AIM OF THE EXERCISE.
What you return should match the listing exactly, minus its images.

GIVEN INFORMATION.
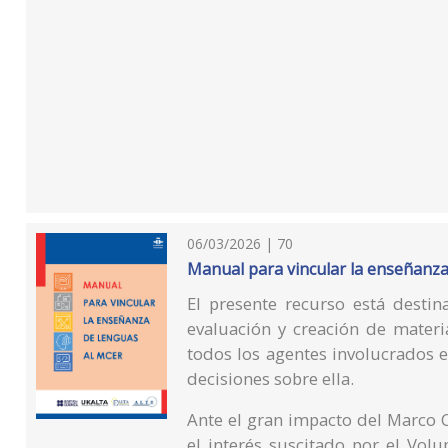
06/03/2026 | 70
Manual para vincular la enseñanz
El presente recurso está desti
evaluación y creación de materi
todos los agentes involucrados e
decisiones sobre ella.
Ante el gran impacto del Marco
el interés suscitado por el V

RESULT OF THE TASK.
06/03/2026 | 70
Manual para vincular la enseñanz
El presente recurso está desti
evaluación y creación de materi
todos los agentes involucrados e
decisiones sobre ella.
Ante el gran impacto del Marco
el interés suscitado por el V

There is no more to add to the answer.